(Transcribed page contents)
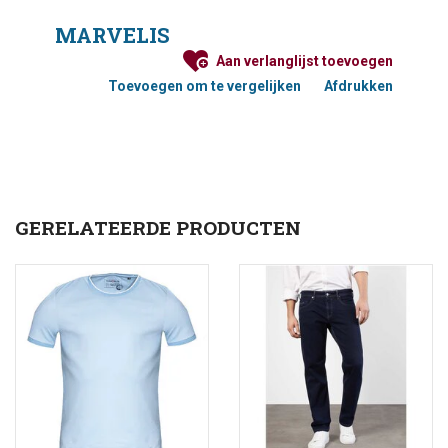
maximale bewegingsvrijheid met een moderne
MARVELIS
uitstraling, die goed is te combineren met een jeans
en/of chino. 100% piqué katoen, waardoor de polo strijk-
Aan verlanglijst toevoegen
arm is (easy care).
Toevoegen om te vergelijken
Afdrukken
Maattabel Polo's
GERELATEERDE PRODUCTEN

▸ **INSTRUCTIONS FOR THE TASK**
Where an entry contains an image, skip the image and write out the rest exactly.

▸ **TASK RESULT**
maximale bewegingsvrijheid met een moderne
MARVELIS
uitstraling, die goed is te combineren met een jeans
en/of chino. 100% piqué katoen, waardoor de polo strijk-
Aan verlanglijst toevoegen
arm is (easy care).
Toevoegen om te vergelijken
Afdrukken
Maattabel Polo's
GERELATEERDE PRODUCTEN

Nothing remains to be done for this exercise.